Introducing 9 months of IPT or a 3-month curative regimen at the highest achievable coverage, with reduced treatment delay and initial loss to follow-up, led to initial reductions in the predicted true incidence, which reversed, eventually matching that predicted without preventive treatment (Figure 6A). The reduction persisted if 50% of miners took IPT continuously, with the true incidence reaching about 40% of that predicted by 2017 by reducing treatment delay and initial loss to follow-up.

Scaling up ART provision to 80% of HIV-positives by 2009 also led to large (30%), sustained reductions in the predicted true incidence (Figure 6B), resembling the impact of providing ART to 80% of those with CD4 counts of <500 cells/mL.

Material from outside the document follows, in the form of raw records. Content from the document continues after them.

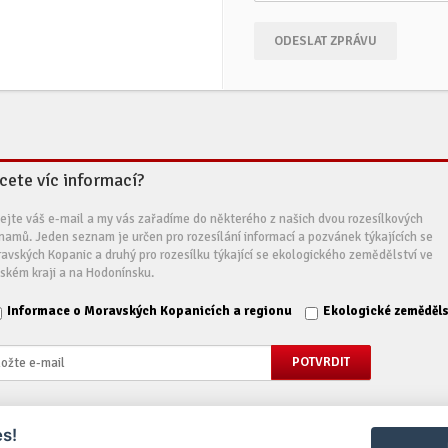
ODESLAT ZPRÁVU
cete víc informací?
ejte váš e-mail a my vás zařadíme do některého z našich dvou rozesílkových
namů. Jeden seznam je určen pro rozesílání informací a pozvánek týkajících se
avských Kopanic a druhý pro rozesílku týkající se ekologického zemědělství ve
nském kraji a na Hodonínsku.
Informace o Moravských Kopanicích a regionu
Ekologické zeměděls
s!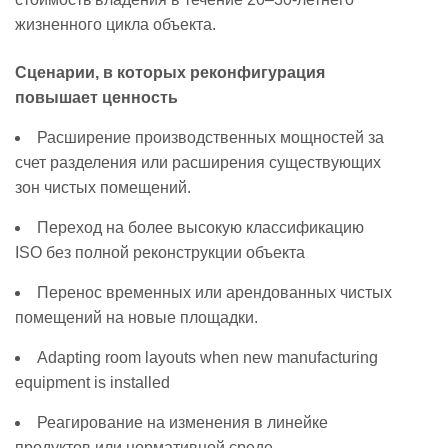
жизненного цикла объекта.
Сценарии, в которых реконфигурация
повышает ценность
Расширение производственных мощностей за
счет разделения или расширения существующих
зон чистых помещений.
Переход на более высокую классификацию
ISO без полной реконструкции объекта
Перенос временных или арендованных чистых
помещений на новые площадки.
Аdapting room layouts when new manufacturing
equipment is installed
Реагирование на изменения в линейке
продуктов или нормативной среде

As regards interventions relating to detection and diagnosis (Table 2), the use of radiographs to screen new employees and those attending routine medical examinations (current practice) and Xpert MTB/RIF to confirm suspected tuberculosis (option 1) was predicted to scarcely affect true tuberculosis incidence, after reducing initial loss to follow-up and treatment delay (Figure 6C). Replacing radiographs with Xpert MTB/RIF as the first test for new employees, routine medical examinations and investigation of self-reported symptoms (option 2) led to a 30% reduction in the true incidence predicted by 2017, compared with that without using Xpert MTB/RIF.

For all assumptions about HIV prevalence, <10% of true tuberculosis incidence was attributed to silicosis (Web Figure 21), much less than that attributed to HIV (60%–70%).

The greatest reductions in true incidence were predicted for combined multiple interventions (Figure 6D). Increasing ART coverage to 80% of HIV-positives by 2009, reducing treatment delay, and screening with Xpert MTB/RIF led to a 60% reduction predicted by 2017, compared with that without additional interventions. If IPT were also to be provided to ART recipients, the reduction reached 70% and 80% in the overall population and those HIV-positive, respectively (Web Figure 22).

DISCUSSION

Our analysis, supported by findings from fitting the base-case model to trial data and sampling >2 million parameter combinations, suggests that a possible explanation for the lack of a detectable population-level impact in Thibela TB is that IPT cured a small proportion of latent infections, at least among HIV-positive miners. Other contributing factors include suboptimal IPT uptake and retention. The optimized intervention increased impact by only 10%. Tuberculosis control in gold mines requires implementing interventions simultaneously, including health systems improvements reducing treatment delay and initial loss to follow-up, improved diagnostics, scaling-up ART, and providing IPT continuously to HIV-positive workers.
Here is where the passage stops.